Personal data of 44 million Pakistani cellular users has leaked online. Last month, a Pakistani cybersecurity organization claimed that it had located a data selling at the dark web which contained personal information of a hundred and fifteen million Pakistani mobile users. The leaked data was selling for 300 Bitcoins (BTC) or $2.1 million.
CEO of ImmuniWeb Ilia Kolochenko said “The database may be valuable for spammers and unethical advertising agencies.

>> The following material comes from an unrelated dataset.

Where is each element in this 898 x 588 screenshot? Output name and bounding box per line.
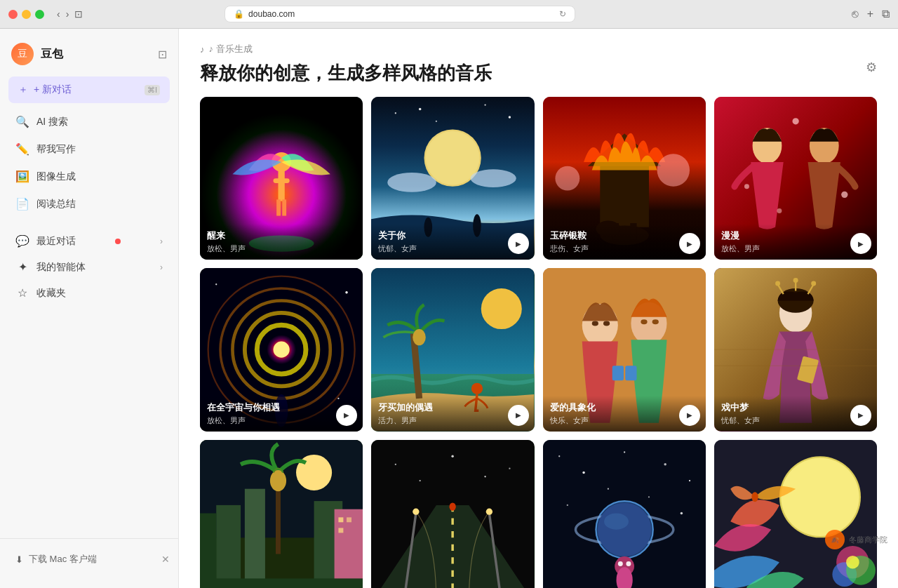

If proven to be reliable and authentic, unscrupulous businesses may leverage the data as rocket fuel to promote their products across the nation,” added “While some political parties may well use data to promulgate their electoral campaigns or discredit their rivals in a smart manner.”
Professional cyber criminals might not find the database lucrative “given that many leaked details about the victims can be crawled on Facebook or obtained from previous data breaches,” said Kolochenko. “Nonetheless, cyber mercenaries may aptly exploit the data to identify mobile numbers of journalists and politically exposed persons (PEP) to launch targeted and highly sophisticated attacks on their mobile devices.”
Federal Investigation Agency (FIA), Pakistan Telecommunication Authority (PTA), and NADRA are investigating the records selling on dark web at the orders of the Senate Standing Committee on Interior. The new leaked data for sell contains more information then previous month dumped data of one hundred fifteen million Pakistanis.
The latest leaked data shows that it carries both personal and telephone related secret information of all the telecom operator customers.
It includes information such as:
- Mobile phone numbers
- CNIC numbers
- Residential addresses
- Landline numbers
- Dates of subscription
Another fact about this dump data that it is of 2013 which means either the old backup file are hacked or the data is old but leaked recently.
telecom administrators should freely tell their clients that their information has been leaked. Inability to do so means that either the telecom companies are uninformed about the breach or they have purposely decided to keep their clients in obscurity. This breach once again raised serious questions on the data security of telecom organizations.